Messaging System
Step 19 in the System Design path · 1 concepts · 0 problems
📘 Learn Messaging System from zero
Start from the problem. Service A wants Service B to do something, but A should not wait for B, and B might be down or slow. If A calls B directly (synchronously), A blocks on B's latency, and A's request fails whenever B fails. They are tightly coupled. A messaging system breaks that coupling by putting a durable intermediary (a broker) in the middle.
Analogy — the restaurant ticket rail. A waiter (the producer) does not hand-deliver each order to a chef and stand there waiting. They clip the ticket to a rail (the queue/broker) and walk off to serve other tables. Cooks (the consumers) pull tickets when free. During a rush, tickets pile up on the rail (buffering) instead of overwhelming the kitchen. If one cook is out, another grabs the next ticket. Waiter and cooks never block on each other.
Worked example. An e-commerce checkout. Done synchronously, "place order" calls payment, inventory, shipping, and email in series; total latency is the sum of all four, and any one failure breaks checkout. Instead, the order service writes one OrderPlaced message and returns to the user almost immediately. Independent consumers each react: billing charges the card, inventory decrements stock, shipping creates a label, email sends a receipt.
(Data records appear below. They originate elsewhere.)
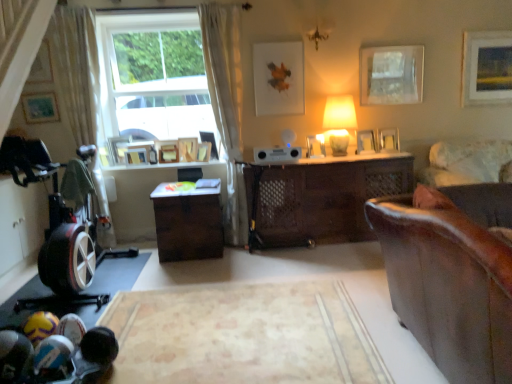 What are the coordinates of `free space in front of wooden cabinet at center, the first desk when ordered from right to left` in the screenshot? It's located at (315, 277). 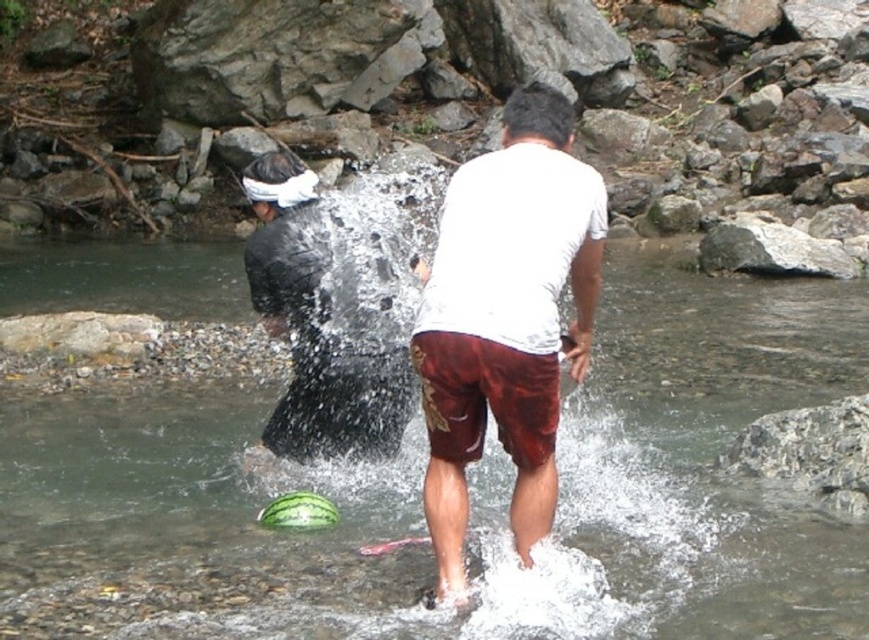 Question: Which point is farther to the camera?

Choices:
 (A) (453, 280)
 (B) (209, 403)

Answer: (B)

Question: Is clear water stream at center below white cotton t-shirt at center?

Choices:
 (A) no
 (B) yes

Answer: (B)

Question: Can you confirm if white cotton t-shirt at center is wider than gray rock at upper center?

Choices:
 (A) yes
 (B) no

Answer: (B)

Question: Estimate the real-world distances between objects in this image. Which object is farther from the clear water stream at center?

Choices:
 (A) white cotton t-shirt at center
 (B) gray rock at upper center

Answer: (A)

Question: Which object is farther from the camera taking this photo?

Choices:
 (A) gray rock at upper center
 (B) clear water stream at center
 (C) white cotton t-shirt at center

Answer: (A)

Question: From the image, what is the correct spatial relationship of clear water stream at center in relation to white cotton t-shirt at center?

Choices:
 (A) above
 (B) below

Answer: (B) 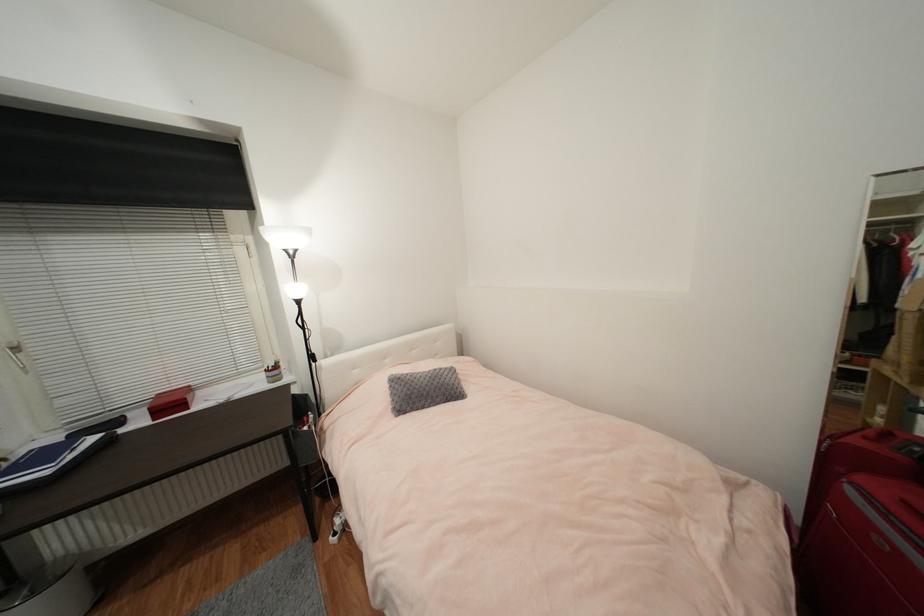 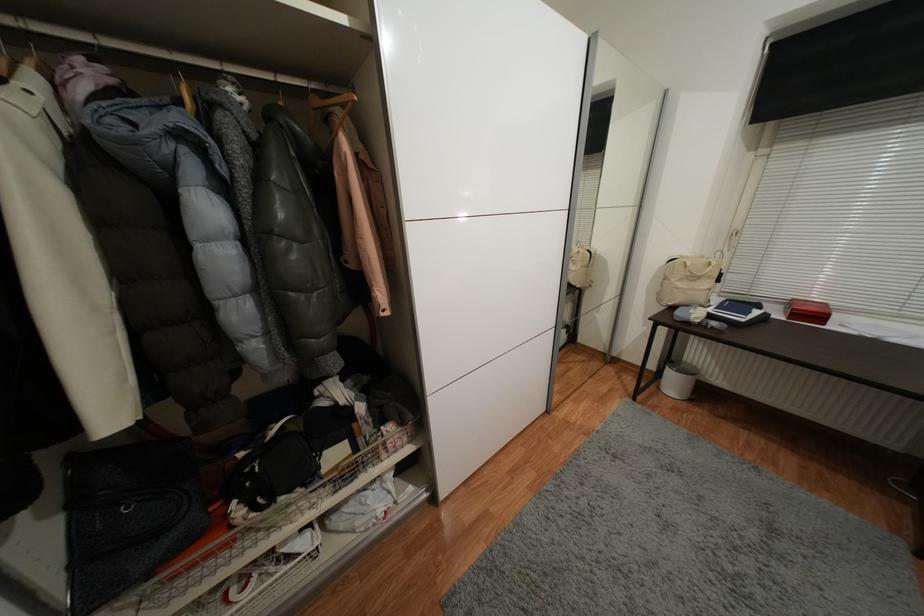 First-person continuous shooting, in which direction is the camera rotating?

The rotation direction of the camera is left-down. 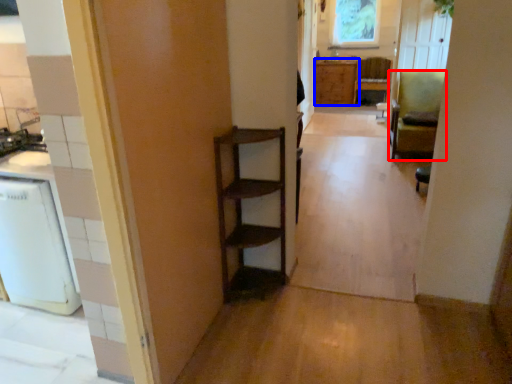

If the email service is down, its messages wait on the broker and are processed when it recovers — the order still succeeded, because the broker persisted the event.
Two core shapes exist: point-to-point queues (each message consumed once, by one worker in the pool) for distributing work, and pub/sub topics (each message delivered to every subscriber group) for broadcasting events.
Key insight: a messaging system trades a little latency and a duplicate-handling burden for decoupling, durability, and elasticity — producers and consumers can fail, scale, and deploy independently.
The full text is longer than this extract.